Phil Carville: Government bully threatens Highway 174 in Nevada County
Caltrans District 3 plans to drastically widen Highway 174, unnecessarily eliminate trees and wet meadows, re-pave the existing two lanes into two 12-foot lanes and two 8-foot lanes, excessively wide “control zones” and generally ruin the rural nature of this highway.
The project design has been challenged by the SAVE HWY174 committee, by 1,200 persons who have signed a petition, by the Nevada County Transportation Commission and by the Board of Supervisors.
Yes, there are many safety and scenic improvements that can be made. No one is opposing those improvements.

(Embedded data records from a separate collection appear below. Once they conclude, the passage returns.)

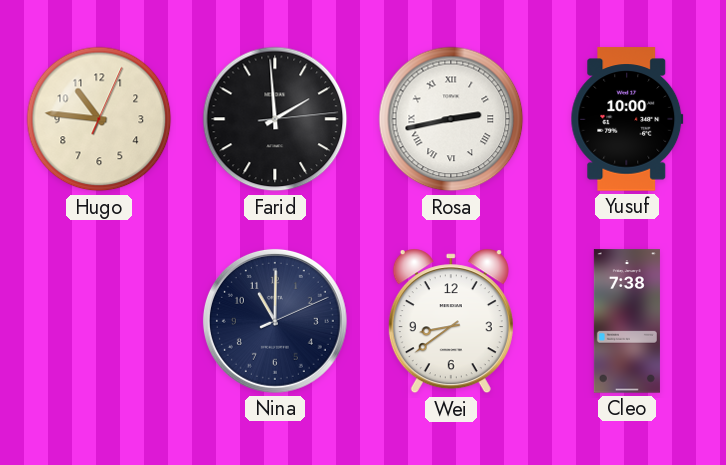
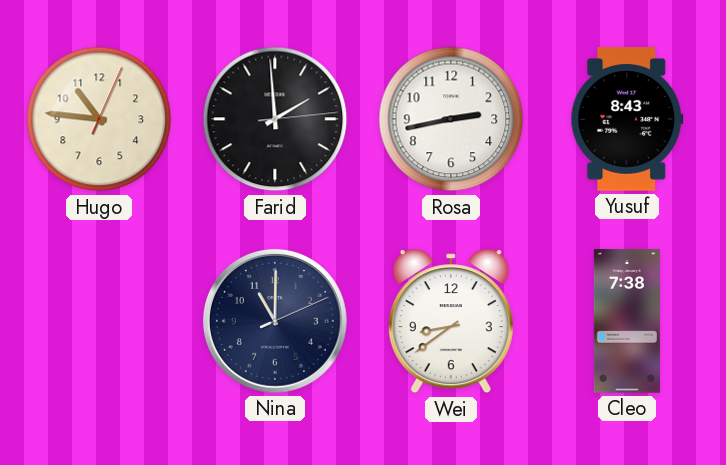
Rosa numerals: Roman -> Arabic
Yusuf: 10:00 -> 8:43
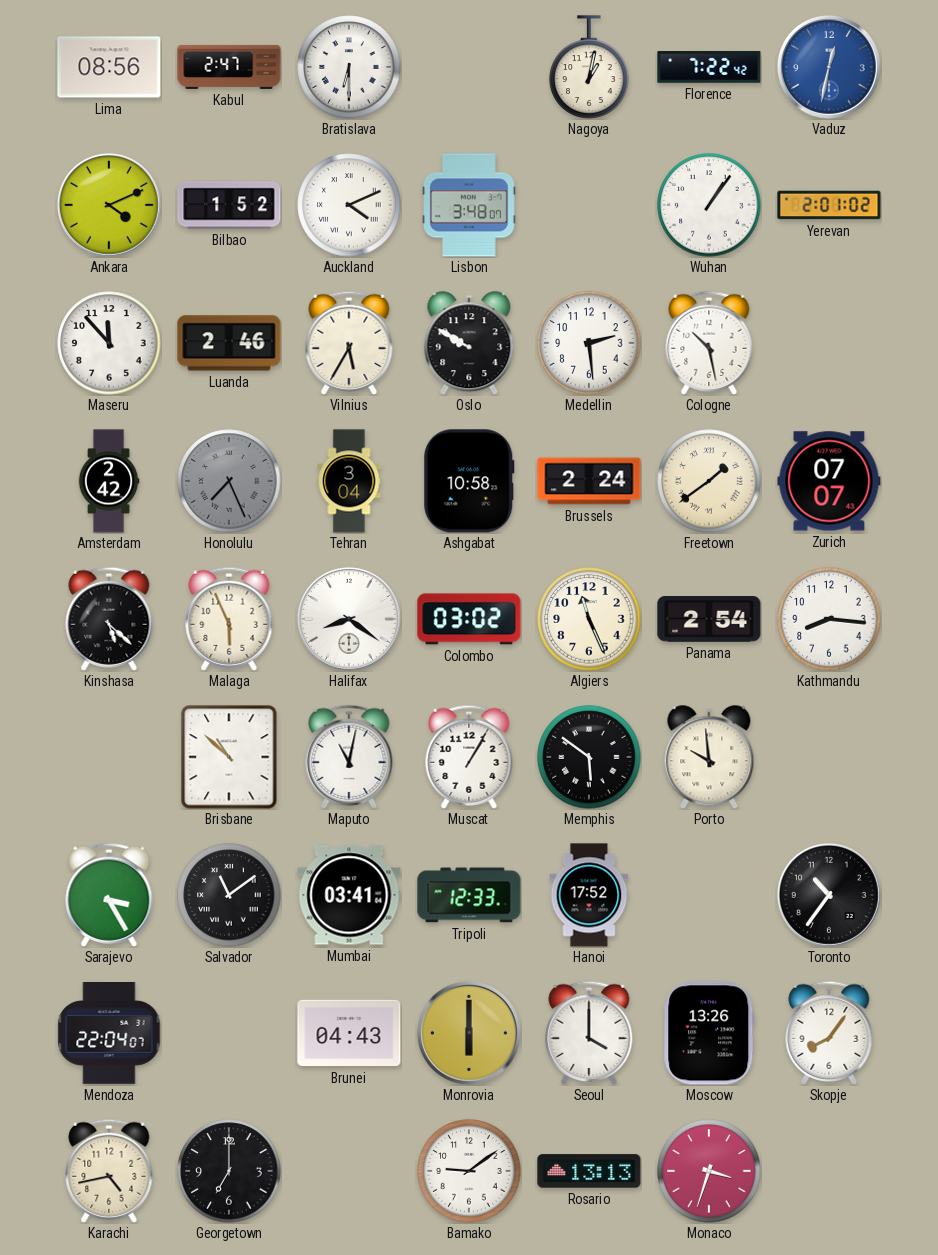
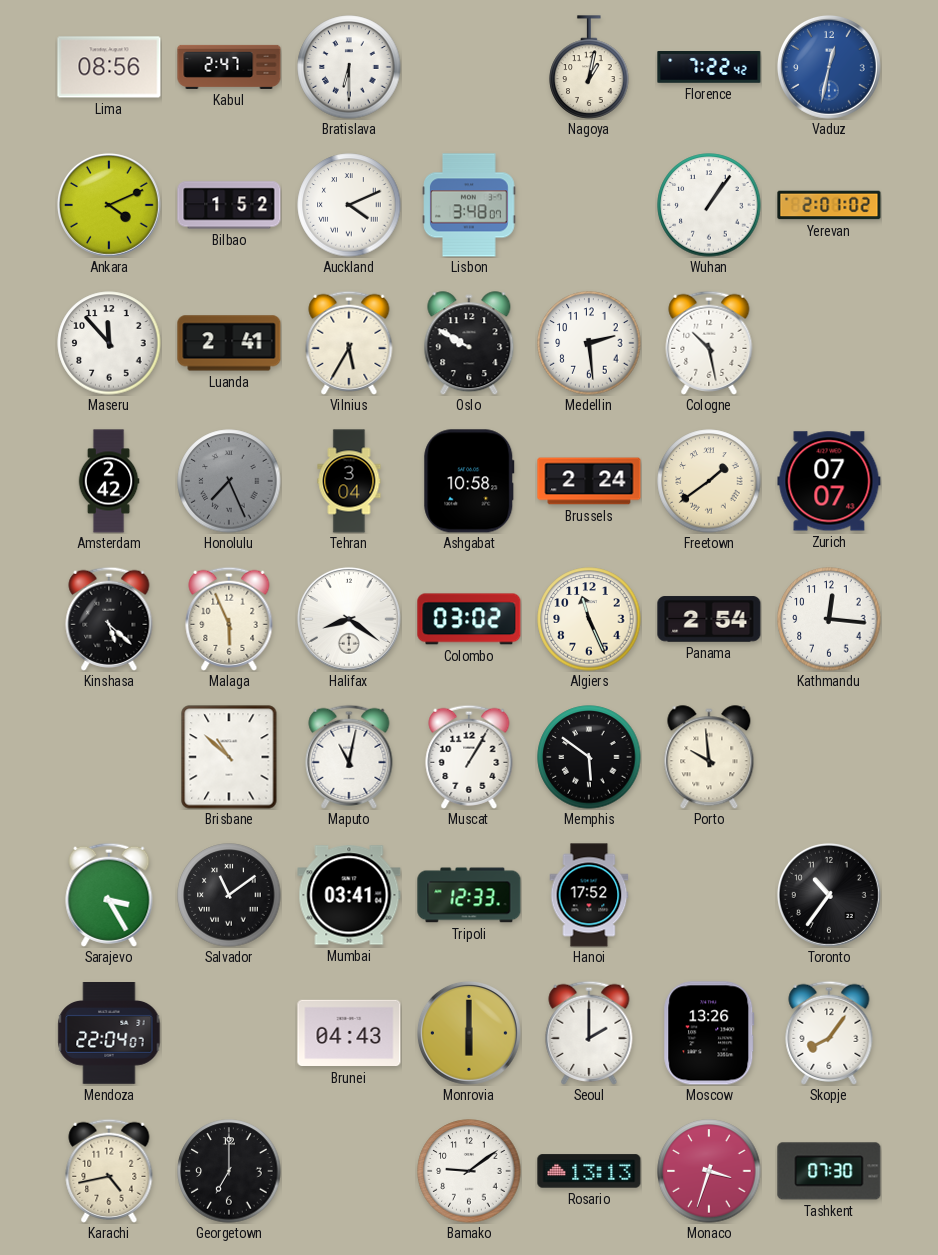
Luanda: 2:46 -> 2:41
Kathmandu: 8:16 -> 12:16
Seoul: 4:00 -> 2:00
Tashkent: none -> 07:30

What is opposed is the costly “freeway style” design which will forever ruin this scenic highway.
This road is recognized by the Nevada County Board of Supervisors as one of the most scenic and historically rich highways in the Sierra foothills, is classified as a County Scenic Road and is on the state list of Eligible State Scenic Roadways.
But the beauty and historic nature of this rural road will be ruined if Caltrans is allowed to proceed with an ill-founded, biased, 1.9-mile, $28 million expansion project which will convert this road into ugly freeway-style, 85-120 foot wide cleared zone, a gouge on the land with 40-feet of pavement.
The travesty is that Caltrans:
- Has justified this project with biased, statistically invalid “accident data” over a three-year period, concluding that the road is dangerous, but when statistically valid 10-year “accident data” is used, the road safer than the state average.
- Has justified this project as “Type III Project” (minor road modifications, guard rails, etc.) which does not require an Environmental Impact Report, but actually it is a “Type I Project” (major road changes, pavement expansion, straightening horizontal and vertical curves, etc.) which does require an EIR.
- Has justified this project with a ‘negative declaration’ and has not done an EIR which is required for Type I Projects.
- Has justified this project without using Federal Highway Administration safety countermeasures which are lower cost ways to create safer roads,
- Has projected a cost of $28 million or $14 million per mile which is a waste of taxpayer funds when those funds could be used for more commonsense road improvements for a greater number of miles on this road.
In 2014 Caltrans concluded that the road was “unsafe” at the current 45 mph and this $28 million-dollar project is necessary,
However, a Caltrans traffic study dated May 29, 2018 and submitted to Fernando Rivera, chief of the Traffic Safety Branch, concluded that the current highway “is safe” and recommended that the speed limit should be “increased to 50 mph from the existing 45 mph” … without the proposed project.
How can this highway be both “unsafe” and ‘“safe” at the same time for the same stretch of road?
District 3 managers are acting like bullies. On July 11, 2017, the BOS passed Resolution # 17-552 and sent a letter to Ray Zhang, District 3 Director, requesting clarification on a number of project issues. Director Zhang responded with some accident data, but refused to address several specific issues requested by the BOS:
- Engage the community – Not fully addressed
- Reassess the project and scope of work – Not fully addressed
- How the design will affect the rural scenic highway – Not fully addressed
- Will this project set a precedent for other roads? – Not addressed
- Why was only 1 of 20 federal safety countermeasure used in the design? – Not addressed
- Why was the project classified by Caltrans as a ‘Type III’ (minor) project instead of classification as a “Type I’ (major) project – Not Addressed
- Why was the project justified on 3-year limited data set, when a 10-year data set results in a different conclusion? – Not addressed
- Why has Caltrans misrepresented the scope of the project? – Not addressed.
- Why is District 3 bullying the citizens of Nevada County?
There is widespread support for sensible improvements to this road but not as Caltrans has proposed. Support requires that Caltrans meet in good conscience and openness with interested parties. But so far Caltrans has resisted true dialog and meeting in good faith.
Attend the Board of Supervisors meeting at 9 a.m. Wednesday, Sept. 18, to learn more. This could be a great project if the bully would only listen to the people.
To learn more, attend the Nevada County Transportation Commission meeting, at 9:30 a.m. Wednesday in the Board of Supervisors Chambers. This could be a great project if the Caltrans bully would only listen to the people.
Phil Carville lives in Nevada County.